4. Antibody screening
In the past several weeks, the FDA has approved three serological antibody blood tests for COVID-19, with nearly 50 more tests in the pipeline vying for approval. As the virus spreads through the population, it will be important to identify individuals who have recovered from the disease, whether they had symptoms or were asymptomatic. Those who have developed an immune response have an opportunity to play a crucial role in reopening the local economy by returning to work. They may also play an important role in the survival of others by donating their antibody-rich plasma for convalescent treatments of the critically ill.

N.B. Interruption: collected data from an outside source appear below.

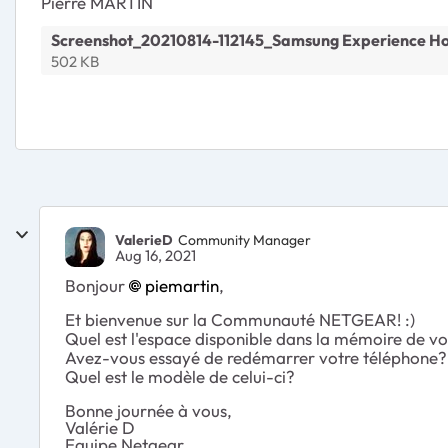
Pierre MARTIN
Screenshot_20210814-112145_Samsung Experience H
502 KB
ValerieD
Community Manager
Aug 16, 2021
Bonjour
piemartin
,
Et bienvenue sur la Communauté NETGEAR! :)
Quel est l'espace disponible dans la mémoire de v
Avez-vous essayé de redémarrer votre téléphone?
Quel est le modèle de celui-ci?
Bonne journée à vous,
Valérie D
Equipe Netgear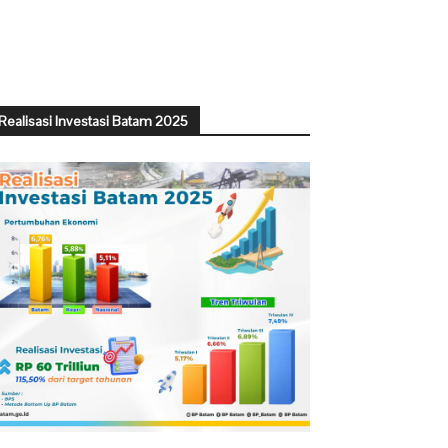
Realisasi Investasi Batam 2025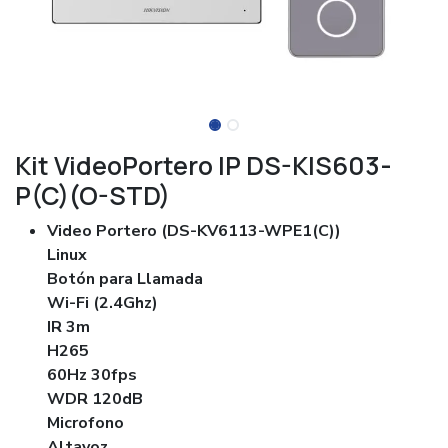
Kit VideoPortero IP DS-KIS603-
P(C)(O-STD)
Video Portero (DS-KV6113-WPE1(C))
Linux
Botón para Llamada
Wi-Fi (2.4Ghz)
IR 3m
H265
60Hz 30fps
WDR 120dB
Microfono
Altavoz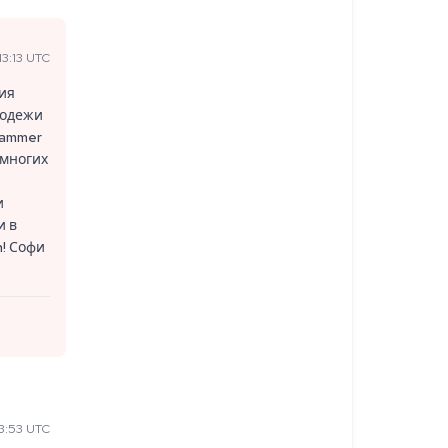
3:13 UTC
ия
лодежи
kammer
 многих
и
и в
n! Софи
3:53 UTC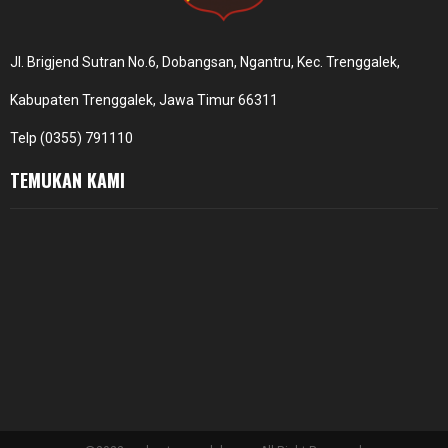
Jl. Brigjend Sutran No.6, Dobangsan, Ngantru, Kec. Trenggalek,
Kabupaten Trenggalek, Jawa Timur 66311
Telp (0355) 791110
TEMUKAN KAMI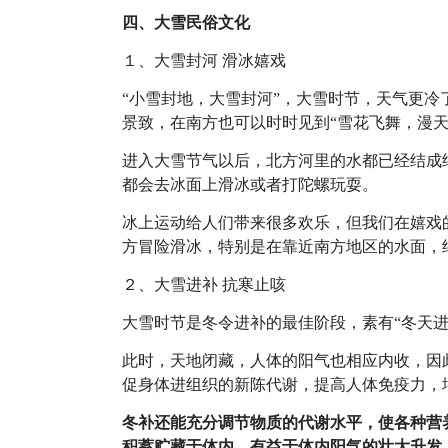
四、大雪民俗文化
１、大雪封河 滑冰嬉戏
“小雪封地，大雪封河”，大雪时节，天气更冷
景致，在南方也可以时时见到“雪花飞舞，漫天
进入大雪节气以后，北方河里的水都已经结成
都会去冰面上滑冰或者打陀螺玩耍。
冰上运动给人们带来很多欢乐，但我们在嬉戏
方冒险滑冰，特别是在靠近南方地区的水面，
２、大雪进补 抗寒止咳
大雪时节是冬令进补的最佳阶段，素有“冬天进
此时，天地闭藏，人体的阳气也相应内收，因
促身体进组织的新陈代谢，提高人体免疫力，
冬补还能充分调节物质的代谢水平，使各种营
积蓄贮藏于体内，有益于体内阳气的壮大升发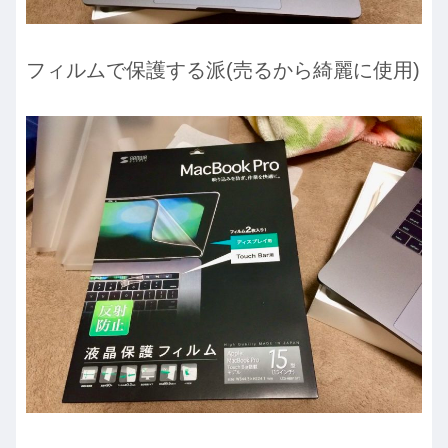
フィルムで保護する派(売るから綺麗に使用)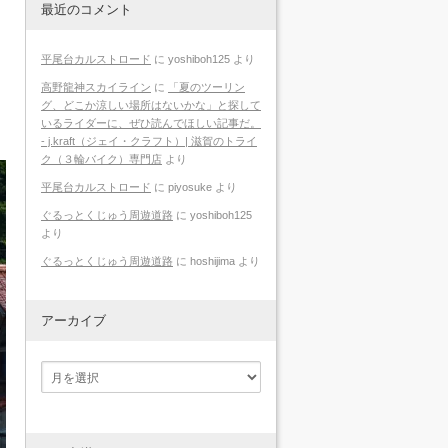
最近のコメント
平尾台カルストロード
に
yoshiboh125
より
高野龍神スカイライン
に
「夏のツーリン
グ、どこか涼しい場所はないかな」と探して
いるライダーに、ぜひ読んでほしい記事だ。
- j.kraft（ジェイ・クラフト）| 滋賀のトライ
ク（３輪バイク）専門店
より
平尾台カルストロード
に
piyosuke
より
ぐるっとくじゅう周遊道路
に
yoshiboh125
より
ぐるっとくじゅう周遊道路
に
hoshijima
より
アーカイブ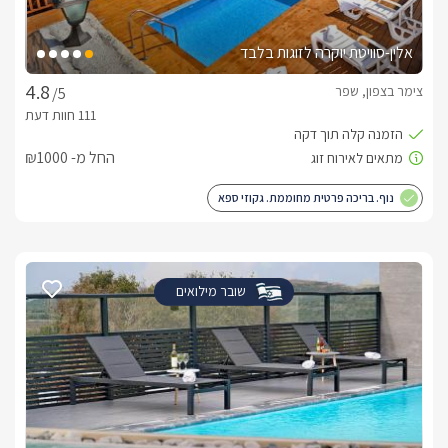
אלין-סוויטת יוקרה לזוגות בלבד
צימר בצפון, שפר
/5
החל מ- ₪1000
נוף. בריכה פרטית מחוממת. גקוזי ספא
שובר מילואים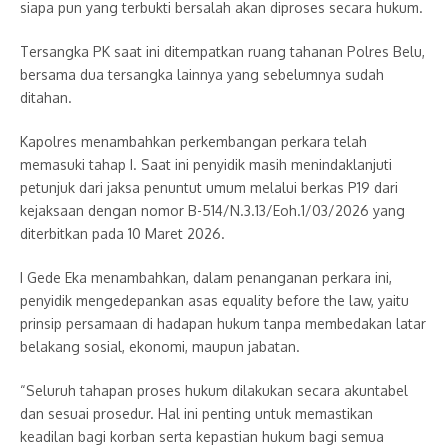
siapa pun yang terbukti bersalah akan diproses secara hukum.
Tersangka PK saat ini ditempatkan ruang tahanan Polres Belu,
bersama dua tersangka lainnya yang sebelumnya sudah
ditahan.
Kapolres menambahkan perkembangan perkara telah
memasuki tahap I. Saat ini penyidik masih menindaklanjuti
petunjuk dari jaksa penuntut umum melalui berkas P19 dari
kejaksaan dengan nomor B-514/N.3.13/Eoh.1/03/2026 yang
diterbitkan pada 10 Maret 2026.
I Gede Eka menambahkan, dalam penanganan perkara ini,
penyidik mengedepankan asas equality before the law, yaitu
prinsip persamaan di hadapan hukum tanpa membedakan latar
belakang sosial, ekonomi, maupun jabatan.
“Seluruh tahapan proses hukum dilakukan secara akuntabel
dan sesuai prosedur. Hal ini penting untuk memastikan
keadilan bagi korban serta kepastian hukum bagi semua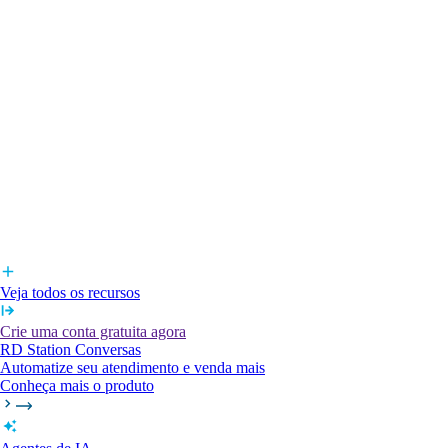
Veja todos os recursos
Crie uma conta gratuita agora
RD Station Conversas
Automatize seu atendimento e venda mais
Conheça mais o produto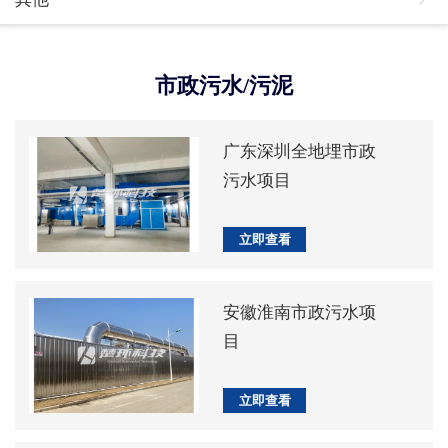
市政污水/污泥
广东深圳全地埋市政
污水项目
立即查看
安徽淮南市政污水项
目
立即查看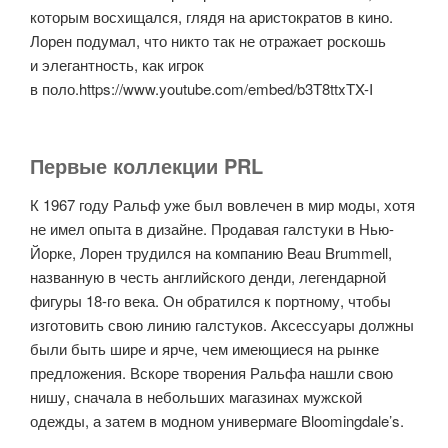
которым восхищался, глядя на аристократов в кино.
Лорен подумал, что никто так не отражает роскошь
и элегантность, как игрок
в поло.https://www.youtube.com/embed/b3T8ttxTX-I
Первые коллекции PRL
К 1967 году Ральф уже был вовлечен в мир моды, хотя
не имел опыта в дизайне. Продавая галстуки в Нью-
Йорке, Лорен трудился на компанию Beau Brummell,
названную в честь английского денди, легендарной
фигуры 18-го века. Он обратился к портному, чтобы
изготовить свою линию галстуков. Аксессуары должны
были быть шире и ярче, чем имеющиеся на рынке
предложения. Вскоре творения Ральфа нашли свою
нишу, сначала в небольших магазинах мужской
одежды, а затем в модном универмаге Bloomingdale’s.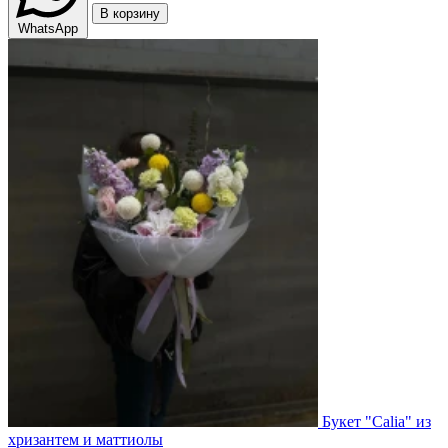
В корзину
WhatsApp
Букет "Calia" из
хризантем и маттиолы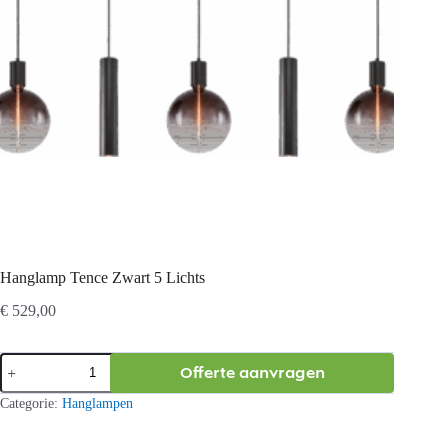
Hanglamp Tence Zwart 5 Lichts
€
529,00
Hanglamp
Offerte aanvragen
Tence
Zwart
Categorie:
Hanglampen
5
Lichts
aantal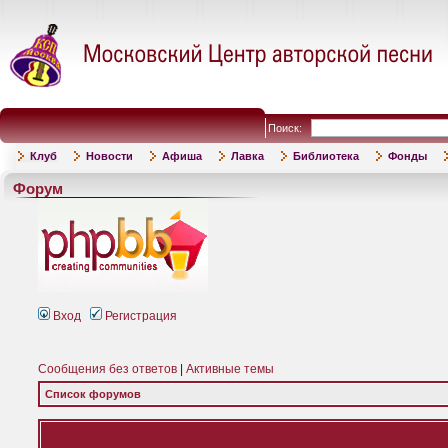
Поиск:
Клуб
Новости
Афиша
Лавка
Библиотека
Фонды
Форум
Вход
Регистрация
Сообщения без ответов
|
Активные темы
Список форумов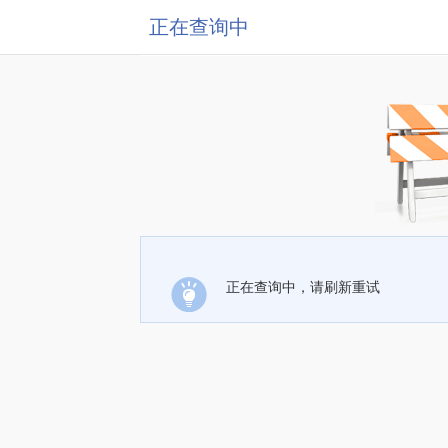
正在查询中
正在查询中，请刷新重试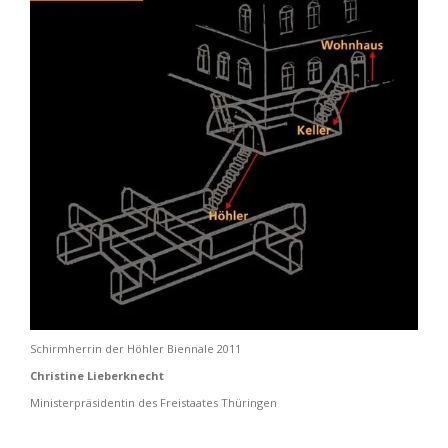
Schirmherrin der Höhler Biennale 2011
Christine Lieberknecht
Ministerpräsidentin des Freistaates Thüringen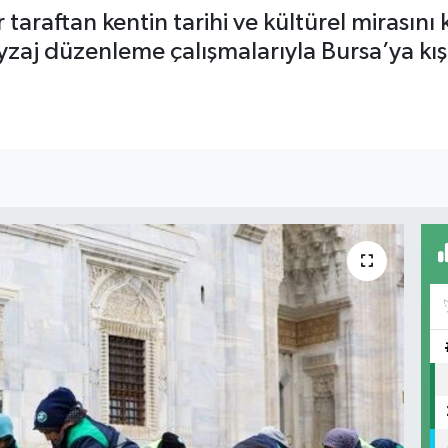
taraftan kentin tarihi ve kültürel mirasını 
yzaj düzenleme çalışmalarıyla Bursa’ya kı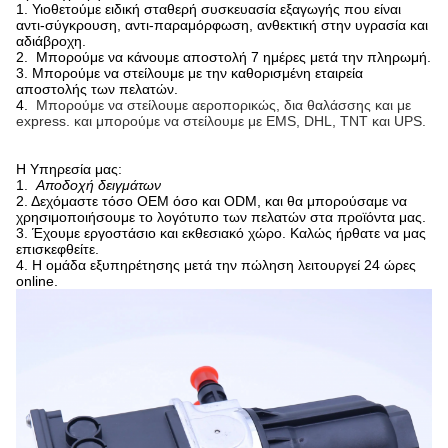
1. Υιοθετούμε ειδική σταθερή συσκευασία εξαγωγής που είναι
αντι-σύγκρουση, αντι-παραμόρφωση, ανθεκτική στην υγρασία και
αδιάβροχη.
2. Μπορούμε να κάνουμε αποστολή 7 ημέρες μετά την πληρωμή.
3. Μπορούμε να στείλουμε με την καθορισμένη εταιρεία
αποστολής των πελατών.
4.
Μπορούμε να στείλουμε αεροπορικώς, δια θαλάσσης και με
express. και μπορούμε να στείλουμε με EMS, DHL, TNT και UPS.
Η Υπηρεσία μας:
1.
Αποδοχή δειγμάτων
2. Δεχόμαστε τόσο OEM όσο και ODM, και θα μπορούσαμε να
χρησιμοποιήσουμε το λογότυπο των πελατών στα προϊόντα μας.
3. Έχουμε εργοστάσιο και εκθεσιακό χώρο. Καλώς ήρθατε να μας
επισκεφθείτε.
4. Η ομάδα εξυπηρέτησης μετά την πώληση λειτουργεί 24 ώρες
online.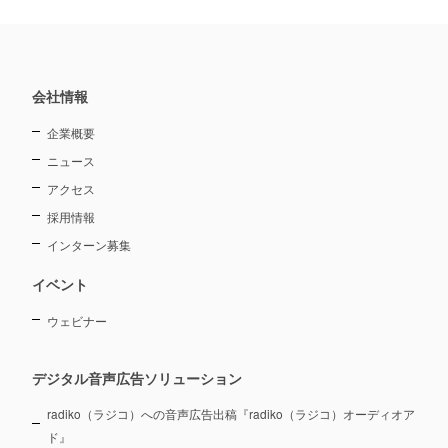
会社情報
企業概要
ニュース
アクセス
採用情報
インターン募集
イベント
ウェビナー
デジタル音声広告ソリューション
radiko（ラジコ）への音声広告出稿『radiko（ラジコ）オーディオア
ド』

It should be a priority of state and county officials to make antibody tests widely available following any lifting of mitigations.
5. Information dissemination
Amid any public health emergency, the level of public trust in state and local officials will rise and fall based on the quality of communication received. As state-wide “stay-at-home” orders are lifted, county health officials must be tapped into the pulse of the community they serve. This communication should utilize multiple platforms, including television, radio, postal mail, newspapers, community newsletters, internet, social media, and cell phones. County officials must make their presence and authority known to the local public through the dissemination of facts; efforts should be made to lessen the relative uncertainty that comes with evolving public health information. Communication challenges throughout a pandemic will undoubtedly vary; nonetheless, the message must be consistent, regular, clear, empathetic, compassionate, and, most importantly, trustworthy. There is a strong likely-hood that community and regional mitigation restrictions will be reinstituted should a subsequent COVID-19 epidemic emerge. By establishing credibility ahead of time, county governments can increase the viability of future mitigation efforts.
At the county level, this comprehensive set of 5 mitigation drivers should be implemented and calibrated to capacity and within context, to slow down transmission and reduce mortality associated with COVID-19, with the ultimate goal of reaching and/or maintaining a steady state of low-level or no transmission.
Nicolas K. Fletcher is a medical student.